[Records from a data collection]
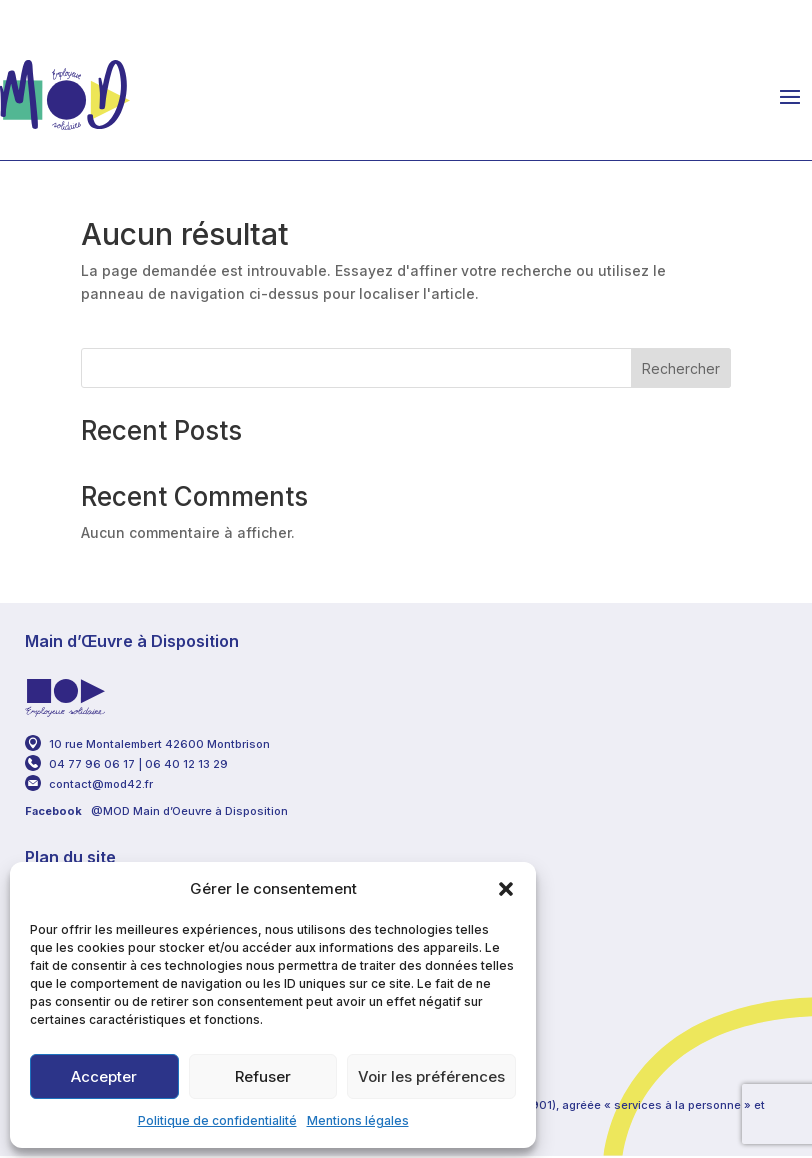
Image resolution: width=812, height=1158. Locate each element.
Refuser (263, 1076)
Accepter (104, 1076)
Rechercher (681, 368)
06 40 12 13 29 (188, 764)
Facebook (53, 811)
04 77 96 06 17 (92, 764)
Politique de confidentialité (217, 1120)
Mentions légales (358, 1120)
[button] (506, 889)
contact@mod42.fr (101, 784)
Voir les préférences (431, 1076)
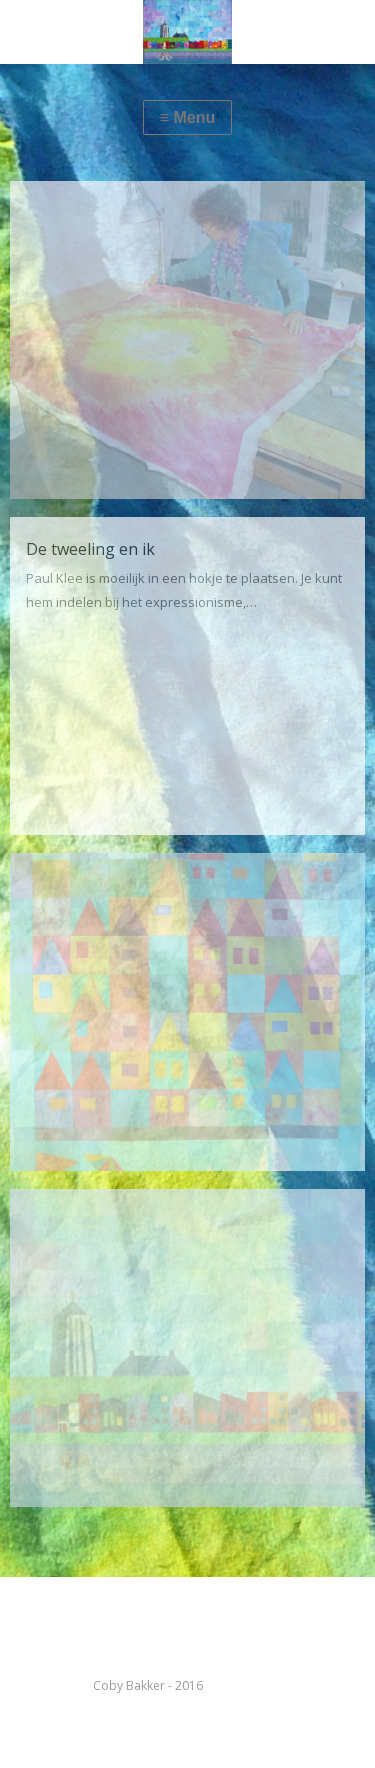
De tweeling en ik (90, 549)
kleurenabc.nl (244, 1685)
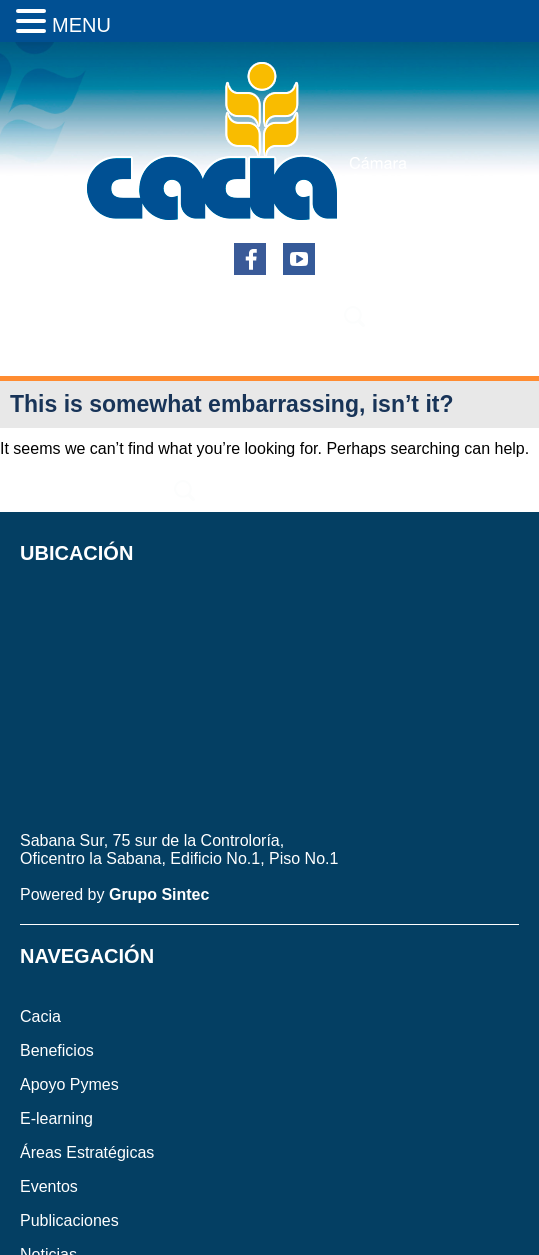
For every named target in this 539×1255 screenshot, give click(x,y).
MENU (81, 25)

WHAT IS REQUIRED:
Restate the data above exactly, stripping out each image.

EXERCISE OUTPUT:
Image resolution: width=812, height=1158. Locate each element.
Refuser (263, 1076)
Accepter (104, 1076)
Rechercher (681, 368)
06 40 12 13 29 (188, 764)
Facebook (53, 811)
04 77 96 06 17 (92, 764)
Politique de confidentialité (217, 1120)
Mentions légales (358, 1120)
[button] (506, 889)
contact@mod42.fr (101, 784)
Voir les préférences (431, 1076)
De tweeling en ik (90, 549)
kleurenabc.nl (244, 1685)
For every named target in this 539×1255 screenshot, give click(x,y).
MENU (81, 25)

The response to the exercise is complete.